- _Required work_
Search the records for lines that contain the word "поставки". Copy them all.

Extracted entries section start

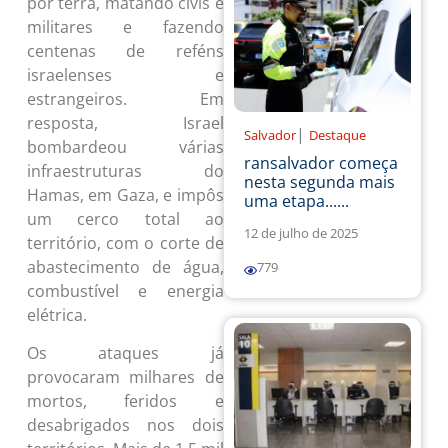
por terra, matando civis e
militares e fazendo
centenas de reféns
israelenses e
estrangeiros. Em
resposta, Israel
|
Salvador
Destaque
bombardeou várias
ransalvador começa
infraestruturas do
nesta segunda mais
Hamas, em Gaza, e impôs
uma etapa......
um cerco total ao
12 de julho de 2025
território, com o corte de
abastecimento de água,
779
combustível e energia
elétrica.
Os ataques já
provocaram milhares de
mortos, feridos e
desabrigados nos dois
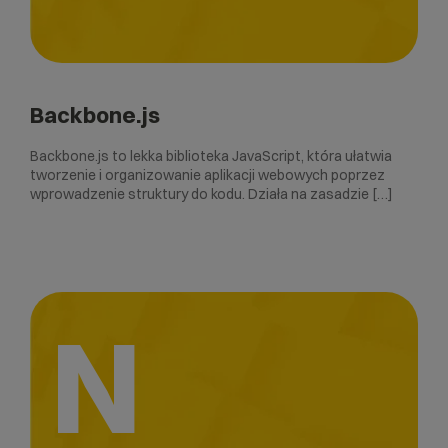
Backbone.js
Backbone.js to lekka biblioteka JavaScript, która ułatwia
tworzenie i organizowanie aplikacji webowych poprzez
wprowadzenie struktury do kodu. Działa na zasadzie […]
N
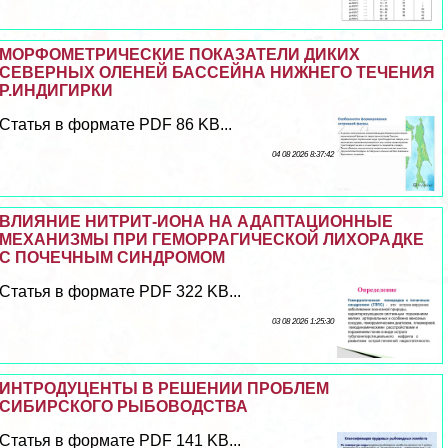
МОРФОМЕТРИЧЕСКИЕ ПОКАЗАТЕЛИ ДИКИХ
СЕВЕРНЫХ ОЛЕНЕЙ БАССЕЙНА НИЖНЕГО ТЕЧЕНИЯ
Р.ИНДИГИРКИ
Статья в формате PDF 86 KB...
04 08 2026 8:37:42
ВЛИЯНИЕ НИТРИТ-ИОНА НА АДАПТАЦИОННЫЕ
МЕХАНИЗМЫ ПРИ ГЕМОРРАГИЧЕСКОЙ ЛИХОРАДКЕ
С ПОЧЕЧНЫМ СИНДРОМОМ
Статья в формате PDF 322 KB...
03 08 2026 1:25:30
ИНТРОДУЦЕНТЫ В РЕШЕНИИ ПРОБЛЕМ
СИБИРСКОГО РЫБОВОДСТВА
Статья в формате PDF 141 KB...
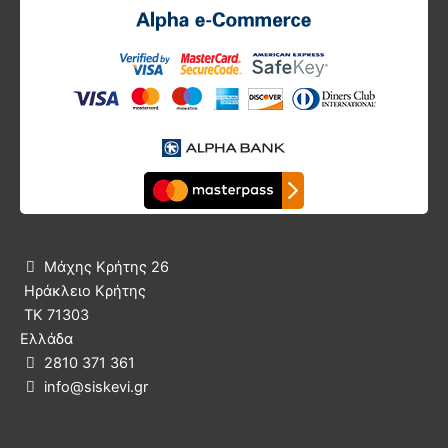
Μάχης Κρήτης 26

Ηράκλειο Κρήτης
ΤΚ 71303
Ελλάδα
2810 371 361

info@siskevi.gr

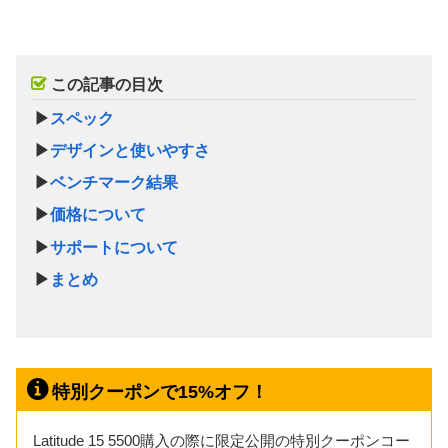
この記事の目次
▶
スペック
▶
デザインと使いやすさ
▶
ベンチマーク結果
▶
価格について
▶
サポートについて
▶
まとめ
特別クーポンで15%オフ！
Latitude 15 5500購入の際に限定公開の特別クーポンコー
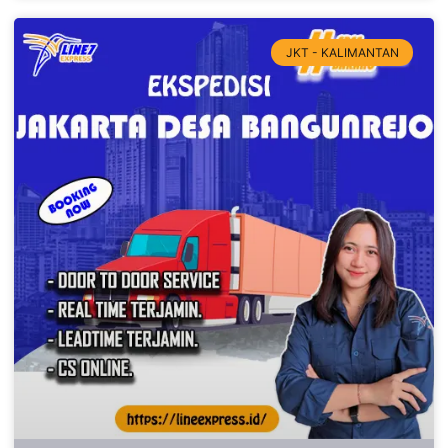
JKT - KALIMANTAN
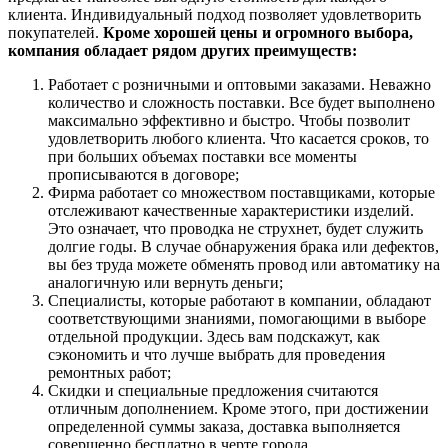
клиента. Индивидуальный подход позволяет удовлетворить
покупателей.
Кроме хорошей цены и огромного выбора,
компания обладает рядом других преимуществ:
Работает с розничными и оптовыми заказами. Неважно
количество и сложность поставки. Все будет выполнено
максимально эффективно и быстро. Чтобы позволит
удовлетворить любого клиента. Что касается сроков, то
при больших объемах поставки все моменты
прописываются в договоре;
Фирма работает со множеством поставщиками, которые
отслеживают качественные характеристики изделий.
Это означает, что проводка не струхнет, будет служить
долгие годы. В случае обнаружения брака или дефектов,
вы без труда можете обменять провод или автоматику на
аналогичную или вернуть деньги;
Специалисты, которые работают в компании, обладают
соответствующими знаниями, помогающими в выборе
отдельной продукции. Здесь вам подскажут, как
сэкономить и что лучше выбрать для проведения
ремонтных работ;
Скидки и специальные предложения считаются
отличным дополнением. Кроме этого, при достижении
определенной суммы заказа, доставка выполняется
совершенно бесплатно в черте города.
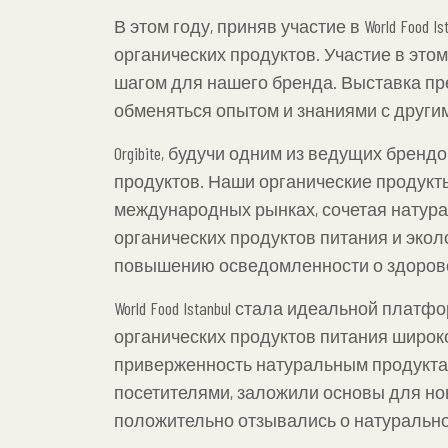
В этом году, приняв участие в World Food
органических продуктов. Участие в эт
шагом для нашего бренда. Выставка пр
обменяться опытом и знаниями с други
Orgibite, будучи одним из ведущих брен
продуктов. Наши органические продукты
международных рынках, сочетая натура
органических продуктов питания и экол
повышению осведомленности о здоровом
которые выделяют нас среди конкурент
World Food Istanbul стала идеальной п
органических продуктов питания широко
приверженность натуральным продуктам
посетителями, заложили основы для нов
положительно отзывались о натуральнос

Extracted entries section end

- _Answer below_
количество и сложность поставки. Все будет выполнено
при больших объемах поставки все моменты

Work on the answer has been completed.